International Conference on Learning Representations (ICLR 2023)

Authors
Erik Franz, TUM
Barbara Solenthaler, ETHZ
Nils Thuerey, TUM

Abstract
We address the challenging problem of jointly inferring the 3D flow and volumetric densities moving in a fluid from a monocular input video with a deep neural network. Despite the complexity of this task, we show that it is possible to train the corresponding networks without requiring any 3D ground truth for training. In the absence of ground truth data we can train our model with observations from real-world capture setups instead of relying on synthetic reconstructions. We make this unsupervised training approach possible by first generating an initial prototype volume which is then moved and transported over time without the need for volumetric supervision. Our approach relies purely on image-based losses, an adversarial discriminator network, and regularization. Our method can estimate long-term sequences in a stable manner, while achieving closely matching targets for inputs such as rising smoke plumes.

Links
Paper
Preprint
Code

Fig. 1: Qualitative comparison between different approaches using ScalarFlow data for after 100 time-steps. Our method closely matches the given input and has a clearly defined shape that matches the general shape of the reference. It is only surpassed by our previous, costly single-scene reconstruction method GlobTrans. RapidGen was adapted to be trained without 3D GT.

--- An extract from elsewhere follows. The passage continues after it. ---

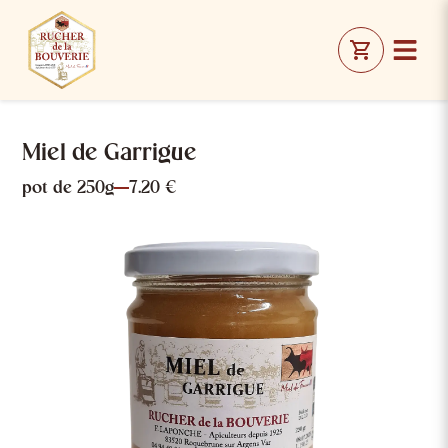
Miel de Garrigue
pot de 250g
7.20 €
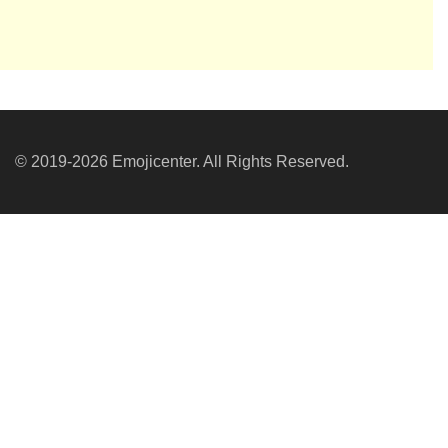
© 2019-2026 Emojicenter. All Rights Reserved.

Fig. 2: Left: An overview over the complete NGT framework. We generate an initial density volume that is advected by the velocity to form a sequence. Density estimates are used in addition to the single input image to guide and stabilize the velocity generation. Velocity training is done end-to-end over the whole sequence. Right: Our multi-scale velocity estimator, shown for 3 resolution scales. The inputs contain information about the current (t) and next (t + 1) time step. Each scale generates a residual velocity potential which is used to advect the inputs of step t before generating the next residual. The final velocity is divergence free due to using the curl.